The book moreover resolved many of the mysteries of East Asian economics. In particular it answered a key question: why have East Asian nations done so well? After all, for generations they have been steadily increasing their global market share yet they have pursued policies that seem to flout all capitalist ideas of good economics. Examples of such policies include lifetime employment, cartels, trade barriers, and ubiquitous regulation. Even Japan, all through its so-called lost decade of the 1990s, continued to increase its global market share at a remarkable pace.

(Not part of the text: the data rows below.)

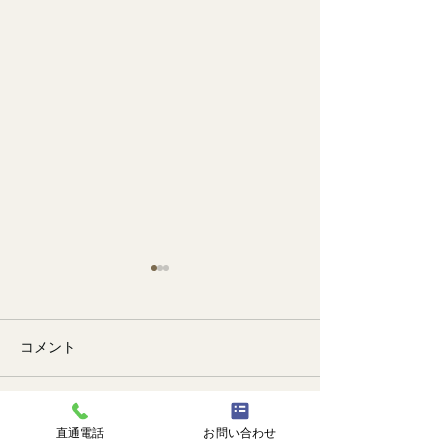
コメント
🐙
勉強会📚️
コメントを追加…
直通電話
お問い合わせ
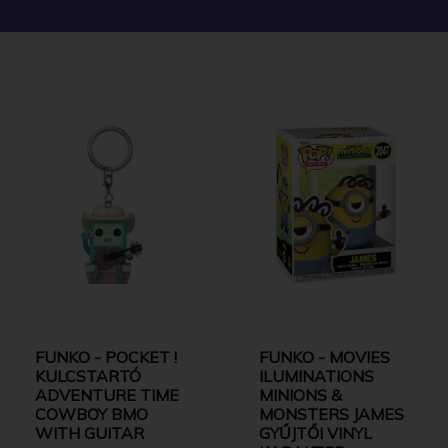
FUNKO - POCKET !
FUNKO - MOVIES
KULCSTARTÓ
ILUMINATIONS
ADVENTURE TIME
MINIONS &
COWBOY BMO
MONSTERS JAMES
WITH GUITAR
GYŰJTŐI VINYL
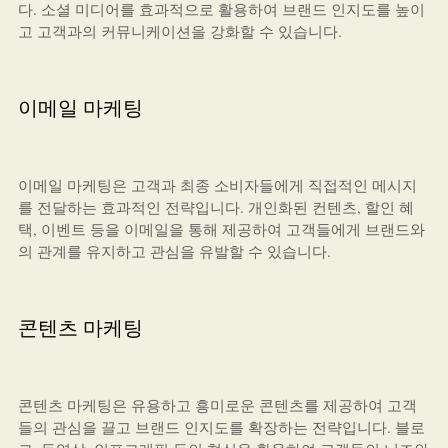
다. 소셜 미디어를 효과적으로 활용하여 브랜드 인지도를 높이
고 고객과의 커뮤니케이션을 강화할 수 있습니다.
이메일 마케팅
이메일 마케팅은 고객과 최종 소비자들에게 직접적인 메시지
를 전달하는 효과적인 전략입니다. 개인화된 컨텐츠, 할인 혜
택, 이벤트 등을 이메일을 통해 제공하여 고객들에게 브랜드와
의 관계를 유지하고 관심을 유발할 수 있습니다.
콘텐츠 마케팅
콘텐츠 마케팅은 유용하고 흥미로운 콘텐츠를 제공하여 고객
들의 관심을 끌고 브랜드 인지도를 확장하는 전략입니다. 블로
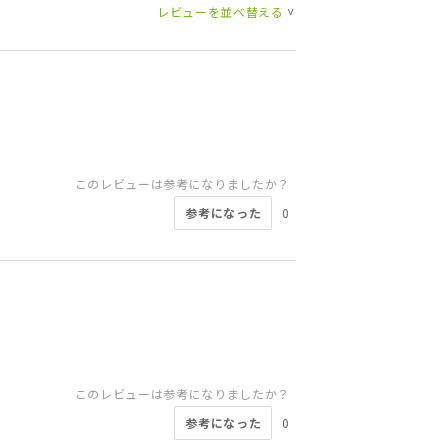
レビューを並べ替える
>
このレビューは参考になりましたか？
参考になった
0
このレビューは参考になりましたか？
参考になった
0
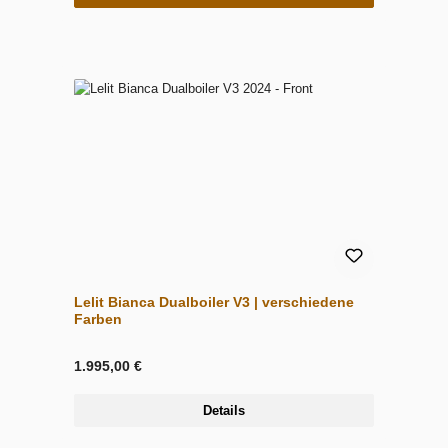
Lelit Bianca Dualboiler V3 | verschiedene
Farben
1.995,00 €
Details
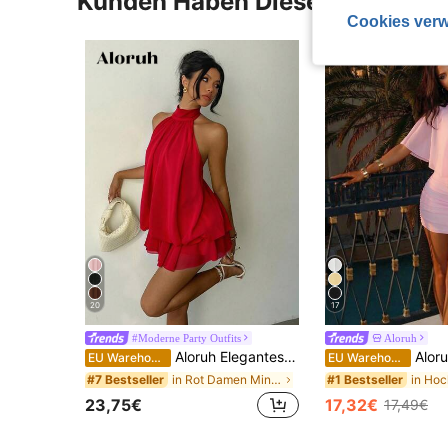
Kunden Haben Diese Artikel A
Cookies verw
20
17
#Moderne Party Outfits
Aloruh
Aloruh Elegantes rotes Mini-Kleid mit Neckholder und Schleife für den Valentinstag für Damen
Aloruh Damen Einfarbige
EU Warehouse
EU Warehouse
in Rot Damen Minikleider
#7 Bestseller
#1 Bestseller
23,75€
17,32€
17,49€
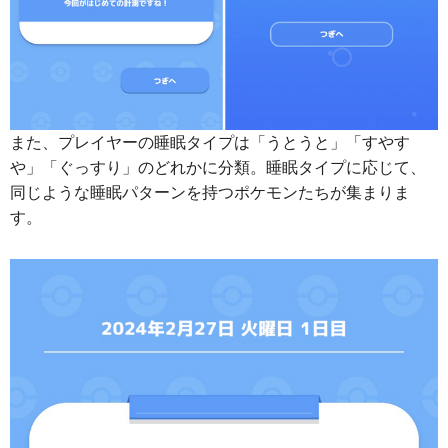
また、プレイヤーの睡眠タイプは「うとうと」「すやす
や」「ぐっすり」のどれかに分類。睡眠タイプに応じて、
同じような睡眠パターンを持つポケモンたちが集まりま
す。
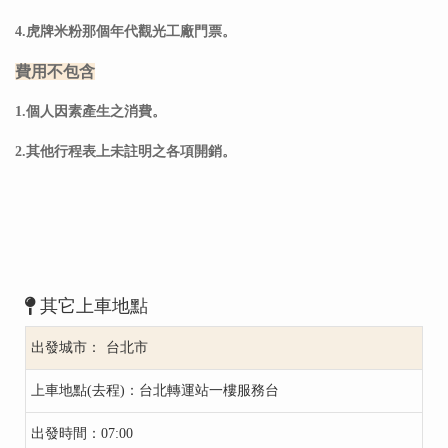
4.虎牌米粉那個年代觀光工廠門票。
費用不包含
1.個人因素產生之消費。
2.其他行程表上未註明之各項開銷。
其它上車地點
台北市
台北轉運站一樓服務台
07:00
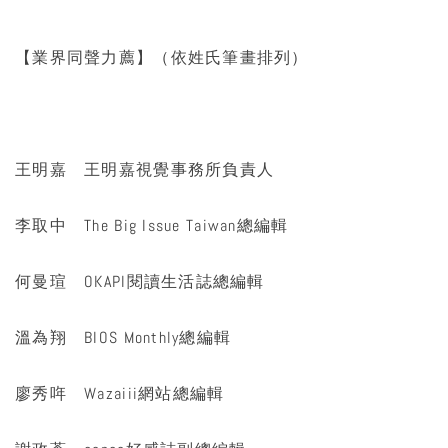
【業界同聲力薦】（依姓氏筆畫排列）
王明嘉 王明嘉視覺事務所負責人
李取中 The Big Issue Taiwan總編輯
何曼瑄 OKAPI閱讀生活誌總編輯
溫為翔 BIOS Monthly總編輯
廖秀哖 Wazaiii網站總編輯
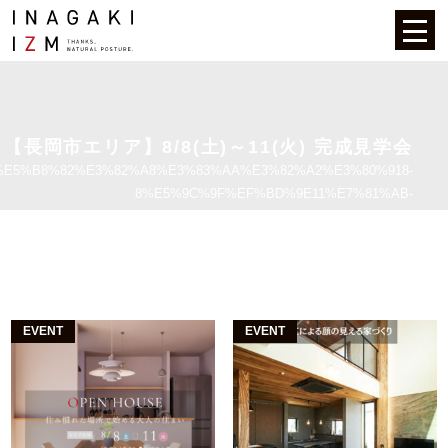
【長岡市エリア】8/8(土)～11(火) 完成見学会
E5%B8%82%E3%82%A8%E3%83%AA%E3%82%A2%E3%80%918-
8%E5%9C%9F%EF%BD%9E11%E7%81%AB-
%E5%AE%8C%E6%88%90%E8%A6%8B%E5%AD%A6%E4%BC%9A
EVENT
EVENT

A key to Fingleton’s analysis is that policymakers have greatly underestimated the importance of advanced manufacturing. Such manufacturing is typically both highly capital-intensive and highly knowhow-intensive. The United States dominated such manufacturing until as recently as the 1970s but thereafter Japan, and, to a lesser extent, Korea, Taiwan and Germany, have taken over. Advanced manufacturing is easy to overlook because it is largely invisible to consumers. Seemingly almost everything these days is made in China. What consumers miss is that Chinese manufacturers depend on more advanced foreign manufacturers for most such goods. Known as intermediate goods, such goods include highly purified materials, super-miniaturized components, and ever more precise production machinery. Typically the supply of such goods these days is dominated by Japan and Germany.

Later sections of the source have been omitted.